If the police shootings in Baton Rouge and Dallas earlier this summer are any indication, Trump may want to tread lightly — especially in Chicago where the Laquan McDonald case is still fresh in people’s minds.

In a 2014 Pew Research Study, 70 percent of African Americans reported to have been treated less fairly than whites by police. A CNN poll in late 2015 found that 1 in 5 African Americans had reported unfair dealings with the police in the previous month. An African-American female Uber driver once told me that she has to preemptively wave down police officers in suburban Chicago neighborhoods to reassure them that she had a reason to be there.

Trump’s proposal to boost police presence — no matter how well intentioned — will be perceived as a provocation and must be considered carefully.

I would argue that there are political lessons to be learned from the classrooms of Chicago. As a math teacher at Frederick Douglass Academy High School on Chicago’s West side, I can attest to the futility of using heavy-handed tactics to control unruly behavior in the classroom. My school draws students from the Austin community, one of the most violent neighborhoods in the city.
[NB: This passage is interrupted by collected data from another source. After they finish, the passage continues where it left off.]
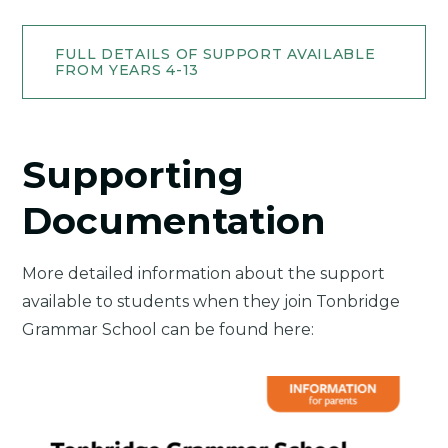
FULL DETAILS OF SUPPORT AVAILABLE
FROM YEARS 4-13
Supporting
Documentation
More detailed information about the support
available to students when they join Tonbridge
Grammar School can be found here:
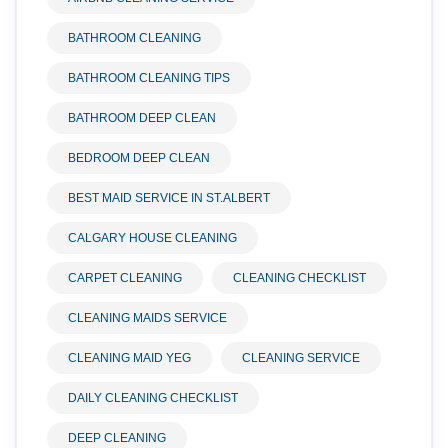
BATHROOM CLEANING
BATHROOM CLEANING TIPS
BATHROOM DEEP CLEAN
BEDROOM DEEP CLEAN
BEST MAID SERVICE IN ST.ALBERT
CALGARY HOUSE CLEANING
CARPET CLEANING
CLEANING CHECKLIST
CLEANING MAIDS SERVICE
CLEANING MAID YEG
CLEANING SERVICE
DAILY CLEANING CHECKLIST
DEEP CLEANING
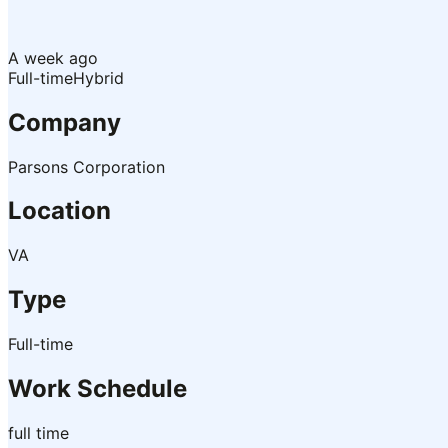
A week ago
Full-time
Hybrid
Company
Parsons Corporation
Location
VA
Type
Full-time
Work Schedule
full time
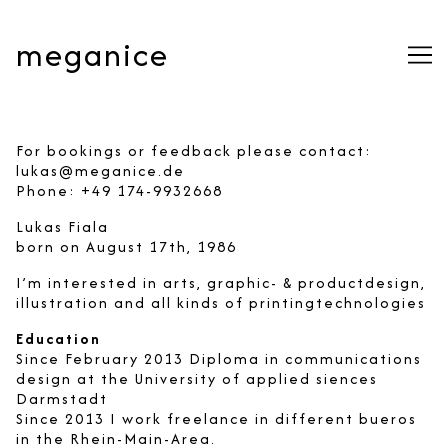
Skip
to
meganice
Content
For bookings or feedback please contact:
lukas@meganice.de
Phone: +49 174-9932668
Lukas Fiala
born on August 17th, 1986
I’m interested in arts, graphic- & productdesign,
illustration and all kinds of printingtechnologies
Education
Since February 2013 Diploma in communications
design at the University of applied siences
Darmstadt
Since 2013 I work freelance in different bueros
in the Rhein-Main-Area.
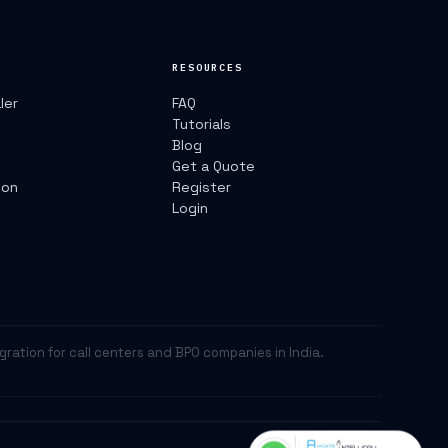
RESOURCES
ler
FAQ
Tutorials
r
Blog
Get a Quote
ion
Register
Login
egration for call centers and BPO companies in India.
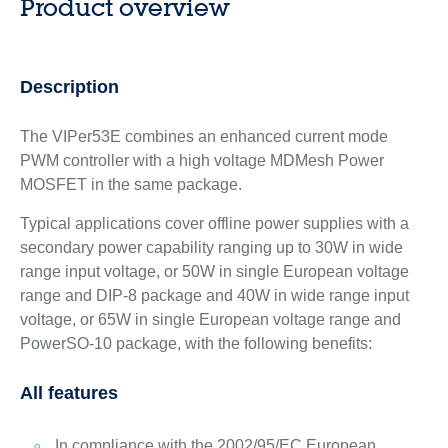
Product overview
Description
The VIPer53E combines an enhanced current mode
PWM controller with a high voltage MDMesh Power
MOSFET in the same package.
Typical applications cover offline power supplies with a
secondary power capability ranging up to 30W in wide
range input voltage, or 50W in single European voltage
range and DIP-8 package and 40W in wide range input
voltage, or 65W in single European voltage range and
PowerSO-10 package, with the following benefits:
All features
In compliance with the 2002/95/EC European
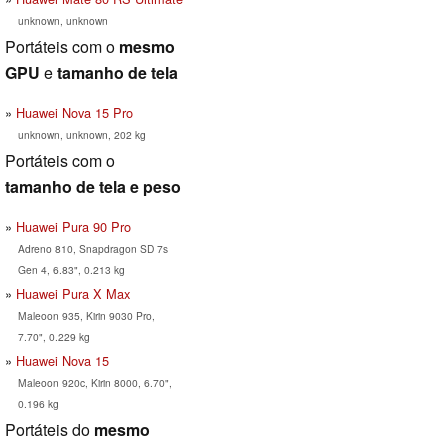
unknown, unknown
Portáteis com o
mesmo
GPU
e
tamanho de tela
Huawei Nova 15 Pro
unknown, unknown, 202 kg
Portáteis com o
tamanho de tela e peso
Huawei Pura 90 Pro
Adreno 810, Snapdragon SD 7s
Gen 4, 6.83", 0.213 kg
Huawei Pura X Max
Maleoon 935, Kirin 9030 Pro,
7.70", 0.229 kg
Huawei Nova 15
Maleoon 920c, Kirin 8000, 6.70",
0.196 kg
Portáteis do
mesmo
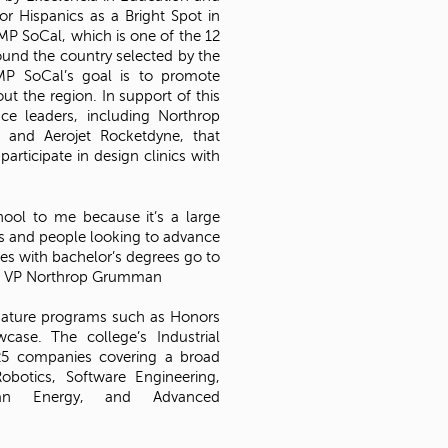
or Hispanics as a Bright Spot in
AMP SoCal, which is one of the 12
und the country selected by the
P SoCal’s goal is to promote
t the region. In support of this
e leaders, including Northrop
 and Aerojet Rocketdyne, that
articipate in design clinics with
chool to me because it’s a large
s and people looking to advance
s with bachelor’s degrees go to
lk, VP Northrop Grumman
gnature programs such as Honors
ase. The college’s Industrial
25 companies covering a broad
Robotics, Software Engineering,
lean Energy, and Advanced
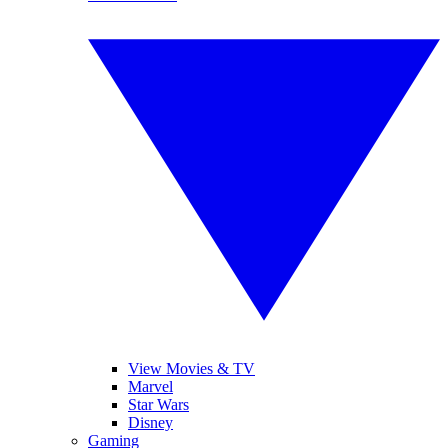
View Movies & TV
Marvel
Star Wars
Disney
Gaming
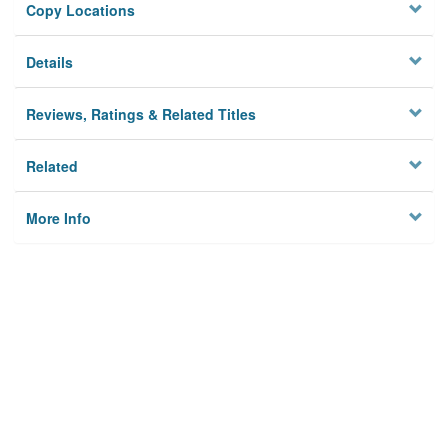
Copy Locations
Details
Reviews, Ratings & Related Titles
Related
More Info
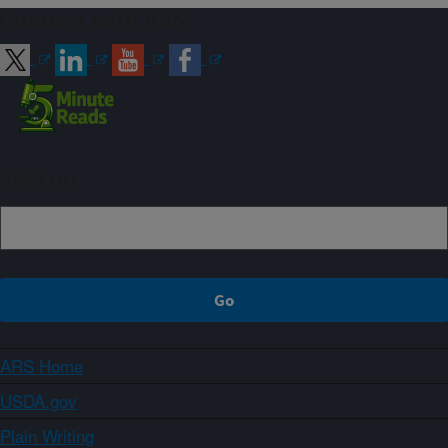
Connect with ARS
Sign up
ARS Home
USDA.gov
Plain Writing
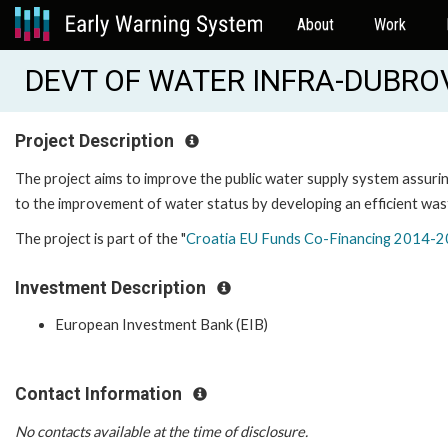
About
Work
DEVT OF WATER INFRA-DUBROVN
Project Description
The project aims to improve the public water supply system assuring 
to the improvement of water status by developing an efficient was
The project is part of the "
Croatia EU Funds Co-Financing 2014-2
Investment Description
European Investment Bank (EIB)
Contact Information
No contacts available at the time of disclosure.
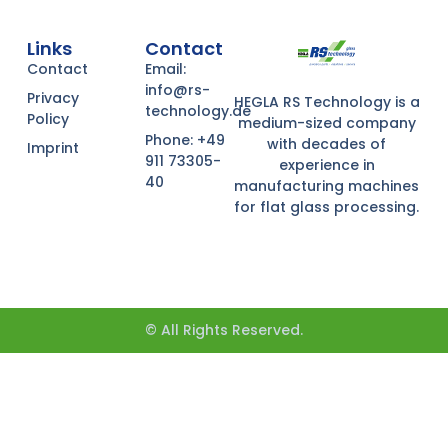
Links
Contact
Contact
Email:
info@rs-
Privacy
HEGLA RS Technology is a
technology.de
Policy
medium-sized company
Phone: +49
with decades of
Imprint
911 73305-
experience in
40
manufacturing machines
for flat glass processing.
© All Rights Reserved.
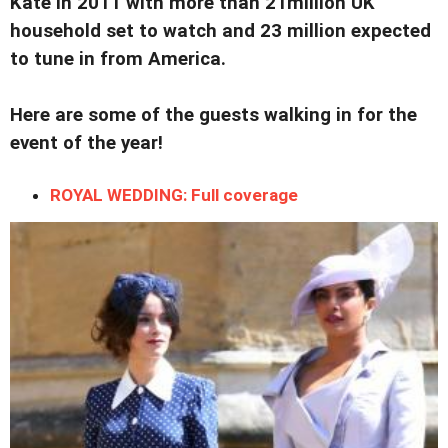
Kate in 2011 with more than 21million UK
household set to watch and 23 million expected
to tune in from America.
Here are some of the guests walking in for the
event of the year!
ROYAL WEDDING: Full coverage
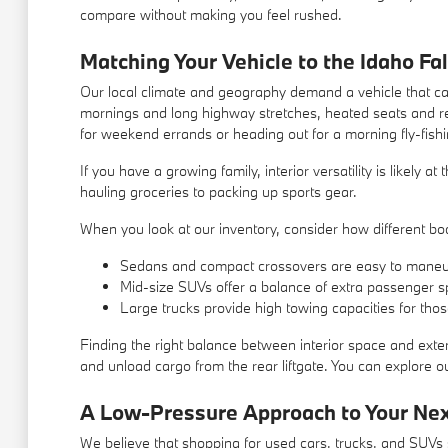
compare without making you feel rushed.
Matching Your Vehicle to the Idaho Fal
Our local climate and geography demand a vehicle that can
mornings and long highway stretches, heated seats and re
for weekend errands or heading out for a morning fly-fishi
If you have a growing family, interior versatility is likely 
hauling groceries to packing up sports gear.
When you look at our inventory, consider how different body
Sedans and compact crossovers are easy to maneu
Mid-size SUVs offer a balance of extra passenger s
Large trucks provide high towing capacities for tho
Finding the right balance between interior space and exter
and unload cargo from the rear liftgate. You can explore our
A Low-Pressure Approach to Your Ne
We believe that shopping for used cars, trucks, and SUVs s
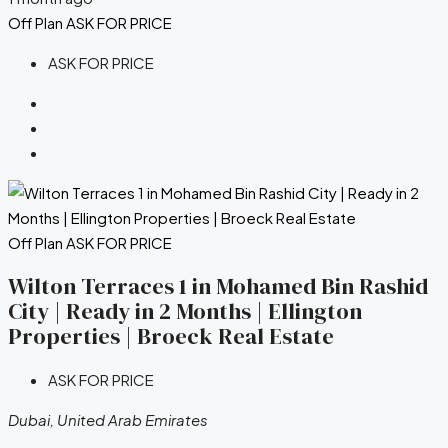
Off Plan
ASK FOR PRICE
ASK FOR PRICE
Off Plan
ASK FOR PRICE
Wilton Terraces 1 in Mohamed Bin Rashid
City | Ready in 2 Months | Ellington
Properties | Broeck Real Estate
ASK FOR PRICE
Dubai, United Arab Emirates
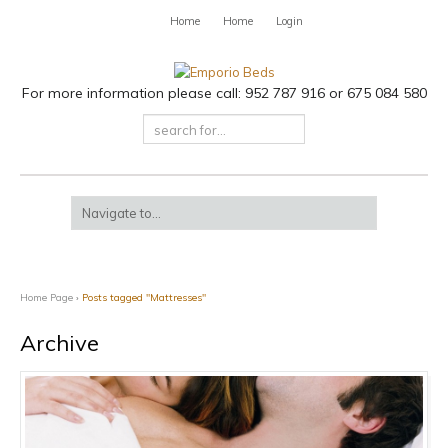
Home
Home
Login
For more information please call: 952 787 916 or 675 084 580
Home Page
›
Posts tagged "Mattresses"
Archive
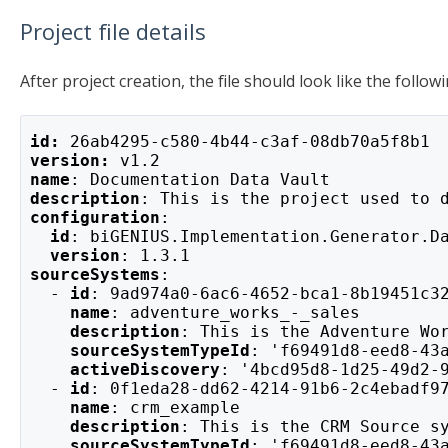
Project file details
After project creation, the file should look like the followi
id: 
26ab4295-c580-4b44-c3af-08db70a5f8b1
version: 
v1.2
name
: Documentation Data Vault
description
: This is the project used to 
configuration
:
id
: biGENIUS.Implementation.Generator.D
version
: 1.3.1
sourceSystems
:
  - 
id
: 9ad974a0-6ac6-4652-bca1-8b19451c3
    name
: adventure_works_-_sales
description
: This is the Adventure Wo
sourceSystemTypeId
: 'f69491d8-eed8-43
activeDiscovery
: '4bcd95d8-1d25-49d2-
  - 
id
: 0f1eda28-dd62-4214-91b6-2c4ebadf9
    name
: crm_example
description
: This is the CRM Source s
sourceSystemTypeId
: 'f69491d8-eed8-43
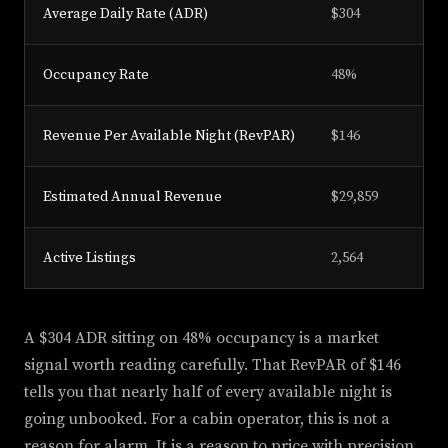
Average Daily Rate (ADR)
$304
Occupancy Rate
48%
Revenue Per Available Night (RevPAR)
$146
Estimated Annual Revenue
$29,859
Active Listings
2,564
A $304 ADR sitting on 48% occupancy is a market
signal worth reading carefully. That RevPAR of $146
tells you that nearly half of every available night is
going unbooked. For a cabin operator, this is not a
reason for alarm. It is a reason to price with precision.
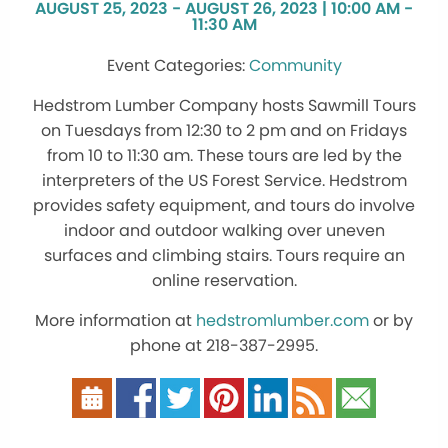
AUGUST 25, 2023 - AUGUST 26, 2023 | 10:00 AM -
11:30 AM
Community
Hedstrom Lumber Company hosts Sawmill Tours
on Tuesdays from 12:30 to 2 pm and on Fridays
from 10 to 11:30 am. These tours are led by the
interpreters of the US Forest Service. Hedstrom
provides safety equipment, and tours do involve
indoor and outdoor walking over uneven
surfaces and climbing stairs. Tours require an
online reservation.
More information at
hedstromlumber.com
or by
phone at 218-387-2995.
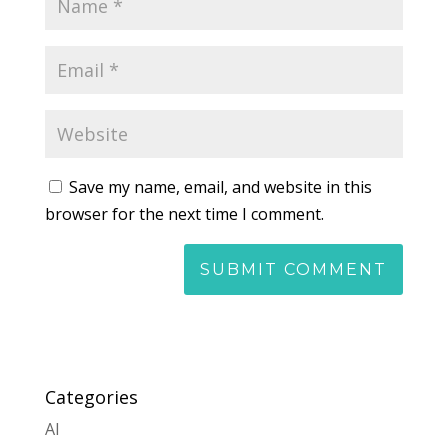
Save my name, email, and website in this
browser for the next time I comment.
Categories
AI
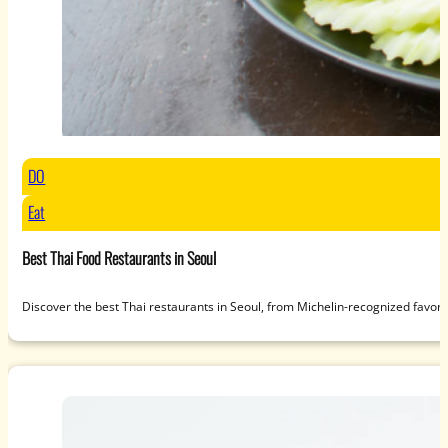
DO
Eat
Best Thai Food Restaurants in Seoul
Discover the best Thai restaurants in Seoul, from Michelin-recognized favori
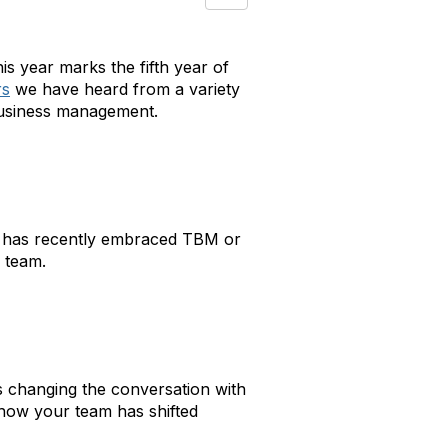
s year marks the fifth year of
rs
we have heard from a variety
business management.
n has recently embraced TBM or
 team.
is changing the conversation with
 how your team has shifted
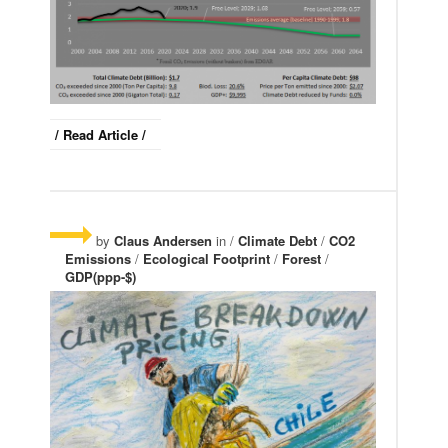
/ Read Article /
by
Claus Andersen
in /
Climate Debt
/
CO2
Emissions
/
Ecological Footprint
/
Forest
/
GDP(ppp-$)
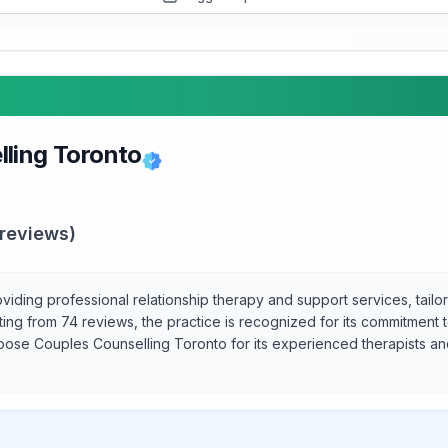
ling Toronto
reviews)
viding professional relationship therapy and support services, tail
ating from 74 reviews, the practice is recognized for its commitment 
oose Couples Counselling Toronto for its experienced therapists and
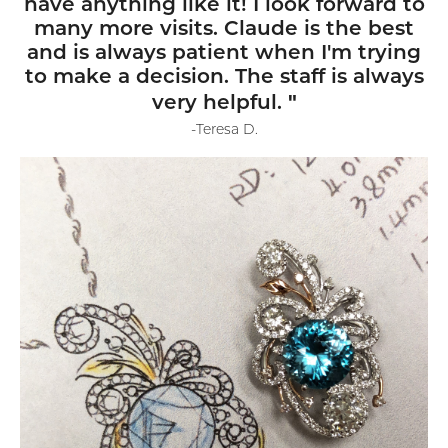
have anything like it! I look forward to
many more visits. Claude is the best
and is always patient when I'm trying
to make a decision. The staff is always
"
very helpful.
-Teresa D.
I see angry, young African Americans every day struggle to stay engaged in learning while they suffer chronic stress and threats to their own personal security to and from school.

After over 20 years of teaching, I’ve come to understand that tough talk and posturing rarely works with students who are already in a heightened state of anger and defensiveness. Rebellious students feed off heavy handed tactics and use them to justify their own martyrdom as they destroy learning environments.

The only way to build healthy communities at my school is to convince students that you care about them and that you believe they have something to contribute. Intelligent, conscientious and charismatic leaders emerge from classrooms where they feel loved and appreciated.

My school gets it right. I walk past Sergeant Dunn and Colonel Cooley’s Junior Reserve Officers Training Corps classrooms everyday. I watch Officer Price from the Chicago Police Department coach our cheerleading team and organize peace rallies. I see Vietnam veteran Mr. Swain teach creative writing. I talk to my students every day about understanding where anger comes from so it can be used as a force for good.

We need to find ways to employ the same kinds of education strategies in the larger community. Not an easy task, but, in my opinion, the only way out of the spiraling violence in Chicago.

Advice to Trump: African-Americans have everything to lose if they vote for the wrong candidate. If you want to fix the “inner-city problem,” fix your tone first. Acknowledge the leadership potential in the African-American community. Promote policies that foster education and understanding. Give African-Americans a reason to vote for you.

Steven G. Fouts, Ed.D., is a math teacher from Frederick Douglass High School on Chicago’s West Side. He also works with the Republic Foundation, a Chicago-based organization providing leadership development to K-12 students and teachers.